Exercise instructions: Each entry shown below is to be reproduced exactly.

Material shown:
◇ ◇ ◇

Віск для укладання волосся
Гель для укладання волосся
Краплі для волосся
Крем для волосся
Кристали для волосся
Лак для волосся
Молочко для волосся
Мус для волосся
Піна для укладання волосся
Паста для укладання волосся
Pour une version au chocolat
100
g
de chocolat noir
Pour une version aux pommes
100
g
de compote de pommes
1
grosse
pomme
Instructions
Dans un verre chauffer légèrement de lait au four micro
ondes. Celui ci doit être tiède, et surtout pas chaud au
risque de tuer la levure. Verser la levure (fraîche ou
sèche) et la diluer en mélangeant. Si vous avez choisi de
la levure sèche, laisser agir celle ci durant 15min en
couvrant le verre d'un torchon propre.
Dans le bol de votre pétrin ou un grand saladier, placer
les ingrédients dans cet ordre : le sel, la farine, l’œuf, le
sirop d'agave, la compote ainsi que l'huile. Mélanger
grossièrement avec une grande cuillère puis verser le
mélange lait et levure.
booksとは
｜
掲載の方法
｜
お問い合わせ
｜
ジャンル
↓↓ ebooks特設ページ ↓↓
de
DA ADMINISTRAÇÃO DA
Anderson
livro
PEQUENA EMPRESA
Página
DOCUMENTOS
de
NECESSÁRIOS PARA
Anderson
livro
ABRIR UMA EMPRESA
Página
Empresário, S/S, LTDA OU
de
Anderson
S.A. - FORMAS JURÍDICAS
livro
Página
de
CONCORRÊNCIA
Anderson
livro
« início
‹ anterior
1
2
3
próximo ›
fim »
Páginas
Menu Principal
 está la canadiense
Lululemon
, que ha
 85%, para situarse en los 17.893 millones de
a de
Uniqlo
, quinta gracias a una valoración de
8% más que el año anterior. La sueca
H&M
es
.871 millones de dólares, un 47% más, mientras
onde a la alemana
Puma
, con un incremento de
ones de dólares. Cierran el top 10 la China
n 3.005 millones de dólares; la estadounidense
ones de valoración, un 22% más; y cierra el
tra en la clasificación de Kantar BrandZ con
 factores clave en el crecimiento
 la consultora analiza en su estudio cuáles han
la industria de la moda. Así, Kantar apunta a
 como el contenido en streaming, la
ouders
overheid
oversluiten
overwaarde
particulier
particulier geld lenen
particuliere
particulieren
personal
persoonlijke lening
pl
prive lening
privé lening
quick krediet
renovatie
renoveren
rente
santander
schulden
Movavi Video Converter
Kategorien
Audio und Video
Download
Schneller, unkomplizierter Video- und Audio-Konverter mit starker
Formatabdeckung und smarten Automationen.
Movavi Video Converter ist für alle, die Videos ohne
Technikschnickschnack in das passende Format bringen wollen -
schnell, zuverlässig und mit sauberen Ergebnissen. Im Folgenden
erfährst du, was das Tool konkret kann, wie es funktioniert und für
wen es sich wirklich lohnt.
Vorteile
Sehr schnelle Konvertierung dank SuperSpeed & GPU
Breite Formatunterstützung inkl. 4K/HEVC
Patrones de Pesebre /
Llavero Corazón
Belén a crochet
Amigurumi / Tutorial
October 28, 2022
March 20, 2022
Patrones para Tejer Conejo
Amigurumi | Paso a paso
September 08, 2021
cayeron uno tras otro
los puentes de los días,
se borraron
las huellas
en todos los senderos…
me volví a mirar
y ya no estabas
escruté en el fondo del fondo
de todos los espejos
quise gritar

◇ ◇ ◇

Response:
Віск для укладання волосся
Гель для укладання волосся
Краплі для волосся
Крем для волосся
Кристали для волосся
Лак для волосся
Молочко для волосся
Мус для волосся
Піна для укладання волосся
Паста для укладання волосся
Pour une version au chocolat
100
g
de chocolat noir
Pour une version aux pommes
100
g
de compote de pommes
1
grosse
pomme
Instructions
Dans un verre chauffer légèrement de lait au four micro
ondes. Celui ci doit être tiède, et surtout pas chaud au
risque de tuer la levure. Verser la levure (fraîche ou
sèche) et la diluer en mélangeant. Si vous avez choisi de
la levure sèche, laisser agir celle ci durant 15min en
couvrant le verre d'un torchon propre.
Dans le bol de votre pétrin ou un grand saladier, placer
les ingrédients dans cet ordre : le sel, la farine, l’œuf, le
sirop d'agave, la compote ainsi que l'huile. Mélanger
grossièrement avec une grande cuillère puis verser le
mélange lait et levure.
booksとは
｜
掲載の方法
｜
お問い合わせ
｜
ジャンル
↓↓ ebooks特設ページ ↓↓
de
DA ADMINISTRAÇÃO DA
Anderson
livro
PEQUENA EMPRESA
Página
DOCUMENTOS
de
NECESSÁRIOS PARA
Anderson
livro
ABRIR UMA EMPRESA
Página
Empresário, S/S, LTDA OU
de
Anderson
S.A. - FORMAS JURÍDICAS
livro
Página
de
CONCORRÊNCIA
Anderson
livro
« início
‹ anterior
1
2
3
próximo ›
fim »
Páginas
Menu Principal
 está la canadiense
Lululemon
, que ha
 85%, para situarse en los 17.893 millones de
a de
Uniqlo
, quinta gracias a una valoración de
8% más que el año anterior. La sueca
H&M
es
.871 millones de dólares, un 47% más, mientras
onde a la alemana
Puma
, con un incremento de
ones de dólares. Cierran el top 10 la China
n 3.005 millones de dólares; la estadounidense
ones de valoración, un 22% más; y cierra el
tra en la clasificación de Kantar BrandZ con
 factores clave en el crecimiento
 la consultora analiza en su estudio cuáles han
la industria de la moda. Así, Kantar apunta a
 como el contenido en streaming, la
ouders
overheid
oversluiten
overwaarde
particulier
particulier geld lenen
particuliere
particulieren
personal
persoonlijke lening
pl
prive lening
privé lening
quick krediet
renovatie
renoveren
rente
santander
schulden
Movavi Video Converter
Kategorien
Audio und Video
Download
Schneller, unkomplizierter Video- und Audio-Konverter mit starker
Formatabdeckung und smarten Automationen.
Movavi Video Converter ist für alle, die Videos ohne
Technikschnickschnack in das passende Format bringen wollen -
schnell, zuverlässig und mit sauberen Ergebnissen. Im Folgenden
erfährst du, was das Tool konkret kann, wie es funktioniert und für
wen es sich wirklich lohnt.
Vorteile
Sehr schnelle Konvertierung dank SuperSpeed & GPU
Breite Formatunterstützung inkl. 4K/HEVC
Patrones de Pesebre /
Llavero Corazón
Belén a crochet
Amigurumi / Tutorial
October 28, 2022
March 20, 2022
Patrones para Tejer Conejo
Amigurumi | Paso a paso
September 08, 2021
cayeron uno tras otro
los puentes de los días,
se borraron
las huellas
en todos los senderos…
me volví a mirar
y ya no estabas
escruté en el fondo del fondo
de todos los espejos
quise gritar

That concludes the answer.